Immigration Reform 2015: Republican Senators Fail In Second Vote To Defund Obama Immigrant Plan
U.S. Senate Republicans failed to block funding for President Barack Obama’s immigration plan Wednesday for the second time in two days during an ongoing battle over the funding of the Department of Homeland Security. The 53-47 vote forestalled another attempt to undermine the Obama executive actions that offer several million undocumented immigrants reprieves from deportation and that agencies under the Homeland Security umbrella are charged with carrying out. Senate Democrats blocked a similar $39.7 billion funding bill Tuesday.
In less than three weeks, the Homeland Security will run out of money. The vote Wednesday should push the White House and congressional Republicans closer to the negotiating table for a bill that funds the department in charge of protecting U.S. residents from terrorist attacks, as well as handing immigration matters. Senate Republicans Wednesday accused their Democratic counterparts of deliberately endangering the American people by blocking the bill.
“The legislation Democrats are filibustering would fund the Department of Homeland Security,” Senate Majority Leader Mitch McConnell said. “It would also protect American democracy from overreach described by President Obama as unwise and unfair. That’s it. You would think a bill like this would pass overwhelmingly.”
Democrats speaking on the Senate floor Wednesday afternoon said they would consider only a clean Homeland Security funding bill without the provisions attacking the president’s immigration initiatives. If Congress misses its Feb. 27 deadline, many in the department’s 240,000-person workforce would have to work without pay, Obama has warned.

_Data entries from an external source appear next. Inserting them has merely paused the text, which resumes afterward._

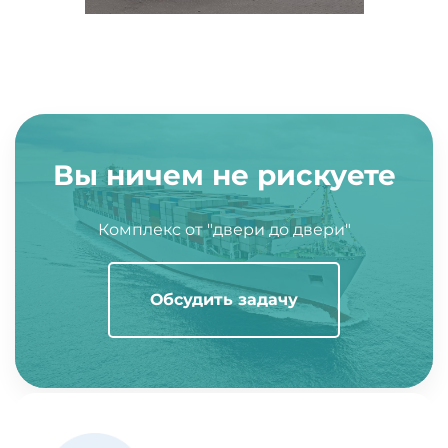
Вы ничем не рискуете
Комплекс от "двери до двери"
Обсудить задачу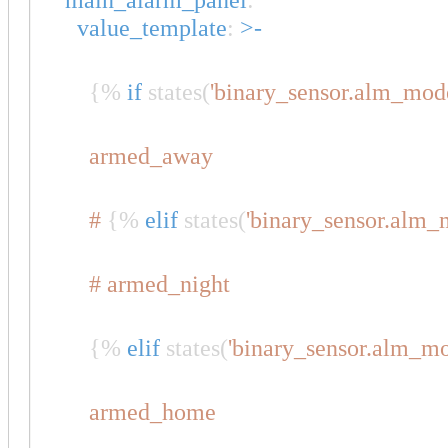
value_template
:
>-
{%
if
states(
'binary_sensor.alm_mod
armed_away
#
{%
elif
states(
'binary_sensor.alm_
# armed_night
{%
elif
states(
'binary_sensor.alm_mo
armed_home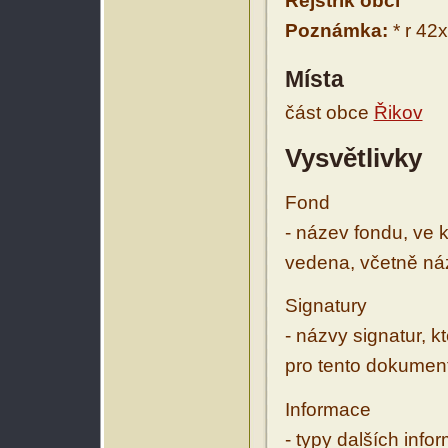
Rejstřík obcí
Poznámka:
* r 42x
Místa
část obce
Řikov
Vysvětlivky
Fond
- název fondu, ve 
vedena, včetně ná
Signatury
- názvy signatur, k
pro tento dokumen
Informace
- typy dalších inf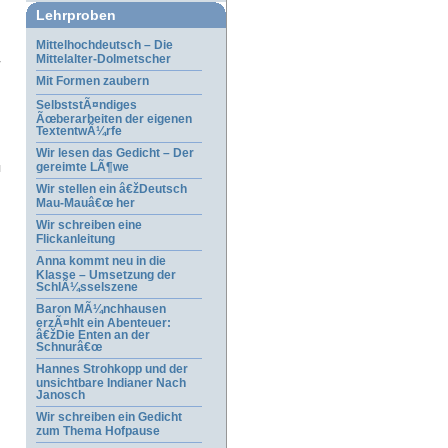
Lehrproben
Mittelhochdeutsch – Die
Mittelalter-Dolmetscher
Mit Formen zaubern
SelbststÃ¤ndiges
Ãœberarbeiten der eigenen
TextentwÃ¼rfe
Wir lesen das Gedicht – Der
gereimte LÃ¶we
Wir stellen ein â€žDeutsch
Mau-Mauâ€œ her
Wir schreiben eine
Flickanleitung
Anna kommt neu in die
Klasse – Umsetzung der
SchlÃ¼sselszene
.
Baron MÃ¼nchhausen
erzÃ¤hlt ein Abenteuer:
â€žDie Enten an der
Schnurâ€œ
Hannes Strohkopp und der
unsichtbare Indianer Nach
Janosch
Wir schreiben ein Gedicht
zum Thema Hofpause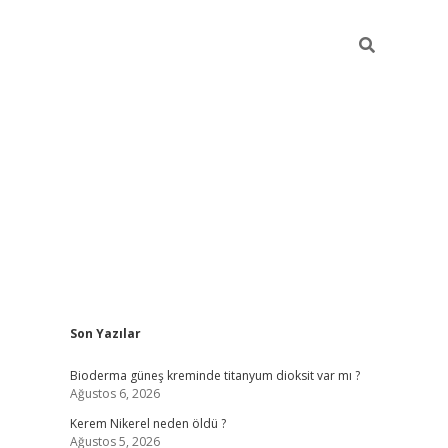
Sidebar
Son Yazılar
ilbet giriş yap
bete
Bioderma güneş kreminde titanyum dioksit var mı ?
Ağustos 6, 2026
Kerem Nikerel neden öldü ?
Ağustos 5, 2026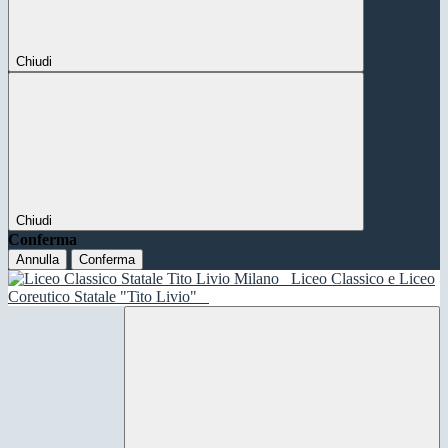
Chiudi
Chiudi
Conferma
Annulla
Conferma
Liceo Classico e Liceo
Coreutico Statale "Tito Livio"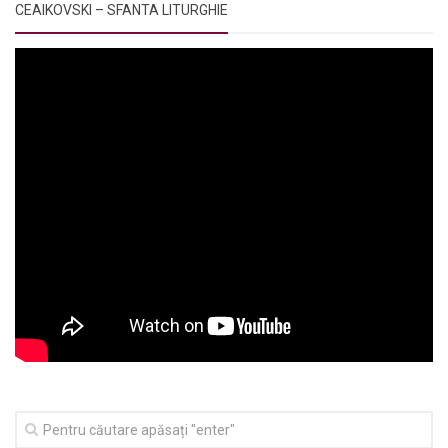
CEAIKOVSKI – SFANTA LITURGHIE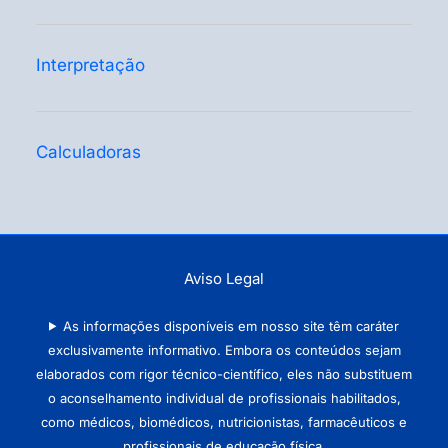
Interpretação
Calculadoras
Aviso Legal
As informações disponíveis em nosso site têm caráter
exclusivamente informativo. Embora os conteúdos sejam
elaborados com rigor técnico-científico, eles não substituem
o aconselhamento individual de profissionais habilitados,
como médicos, biomédicos, nutricionistas, farmacêuticos e
profissionais de educação física.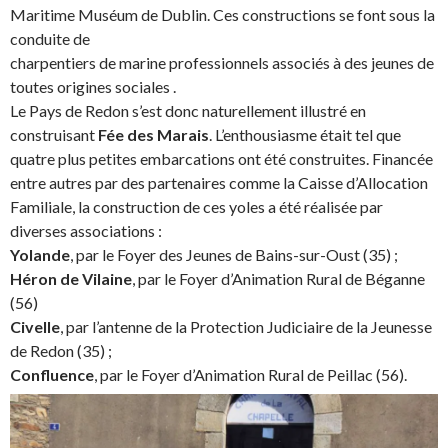
Maritime Muséum de Dublin. Ces constructions se font sous la
conduite de
charpentiers de marine professionnels associés à des jeunes de
toutes origines sociales .
Le Pays de Redon s’est donc naturellement illustré en
construisant
Fée des Marais
. L’enthousiasme était tel que
quatre plus petites embarcations ont été construites. Financée
entre autres par des partenaires comme la Caisse d’Allocation
Familiale, la construction de ces yoles a été réalisée par
diverses associations :
Yolande
, par le Foyer des Jeunes de Bains-sur-Oust (35) ;
Héron de Vilaine
, par le Foyer d’Animation Rural de Béganne
(56)
Civelle
, par l’antenne de la Protection Judiciaire de la Jeunesse
de Redon (35) ;
Confluence
, par le Foyer d’Animation Rural de Peillac (56).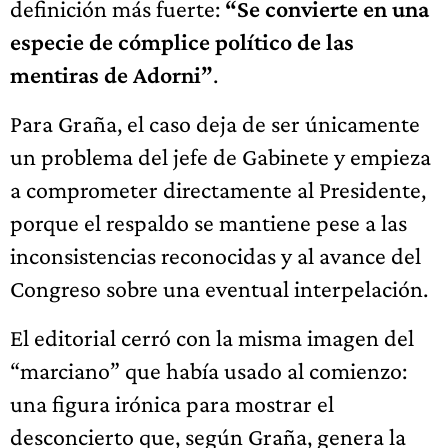
definición más fuerte:
“Se convierte en una
especie de cómplice político de las
mentiras de Adorni”
.
Para Graña, el caso deja de ser únicamente
un problema del jefe de Gabinete y empieza
a comprometer directamente al Presidente,
porque el respaldo se mantiene pese a las
inconsistencias reconocidas y al avance del
Congreso sobre una eventual interpelación.
El editorial cerró con la misma imagen del
“marciano” que había usado al comienzo:
una figura irónica para mostrar el
desconcierto que, según Graña, genera la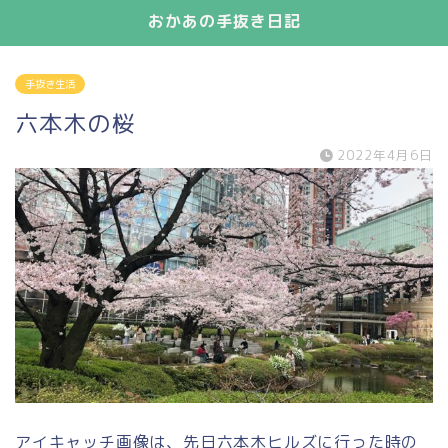
おかあの手抜き日記
手抜き生活
六本木の桜
2022年4月6日
アイキャッチ画像は、先日六本木ヒルズに行った時の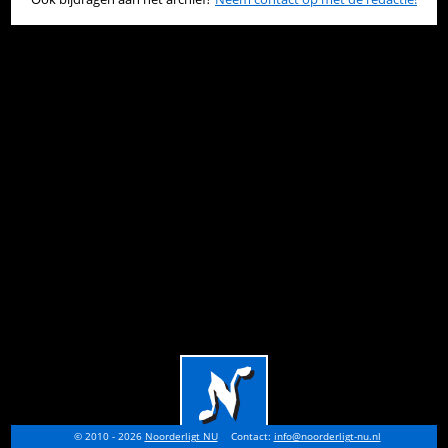
© 2010 - 2026
Noorderligt NU
Contact:
info@noorderligt-nu.nl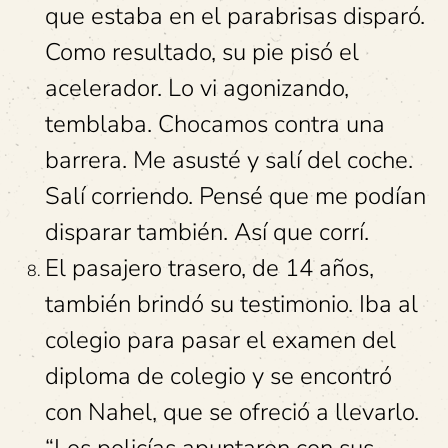
que estaba en el parabrisas disparó.
Como resultado, su pie pisó el
acelerador. Lo vi agonizando,
temblaba. Chocamos contra una
barrera. Me asusté y salí del coche.
Salí corriendo. Pensé que me podían
disparar también. Así que corrí.
El pasajero trasero, de 14 años,
también brindó su testimonio. Iba al
colegio para pasar el examen del
diploma de colegio y se encontró
con Nahel, que se ofreció a llevarlo.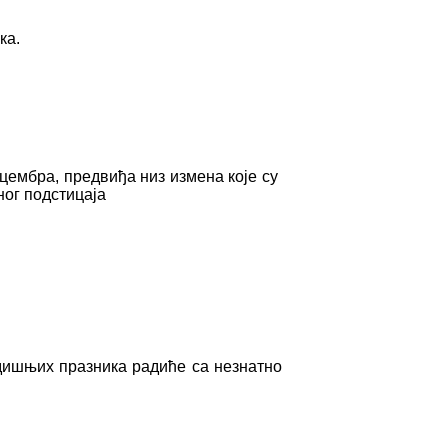
ка.
цембра, предвиђа низ измена које су
ог подстицаја
одишњих празника радиће са незнатно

Homeland Security consists of 22 different federal agencies that were streamlined to defend against and respond to terrorist attacks; enhance immigration enforcement; and manage the federal response to man-made and natural disasters. In a reorganization, DHS absorbed the functions of the U.S. Immigration and Customs Enforcement and the U.S. Citizenship and Immigration Services agencies, as well as the Federal Emergency Management Agency. Famously criticized for its flawed response to Hurricane Katrina in 2005, FEMA absorbed the functions of four other disaster-response offices.